*YOUR GOAL*.
Print the data below again in full, exactly as it stands, with no images.

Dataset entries
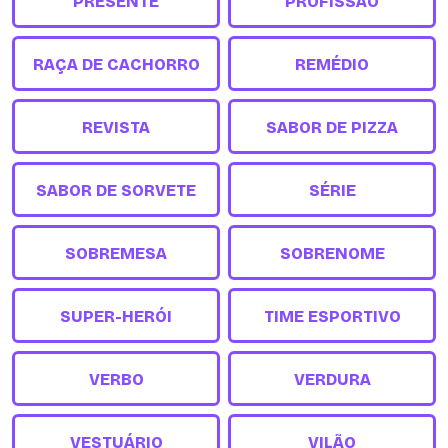
PRESENTE
PROFISSÃO
RAÇA DE CACHORRO
REMÉDIO
REVISTA
SABOR DE PIZZA
SABOR DE SORVETE
SÉRIE
SOBREMESA
SOBRENOME
SUPER-HERÓI
TIME ESPORTIVO
VERBO
VERDURA
VESTUÁRIO
VILÃO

*REPLY TO THE EXERCISE*.
PRESENTE
PROFISSÃO
RAÇA DE CACHORRO
REMÉDIO
REVISTA
SABOR DE PIZZA
SABOR DE SORVETE
SÉRIE
SOBREMESA
SOBRENOME
SUPER-HERÓI
TIME ESPORTIVO
VERBO
VERDURA
VESTUÁRIO
VILÃO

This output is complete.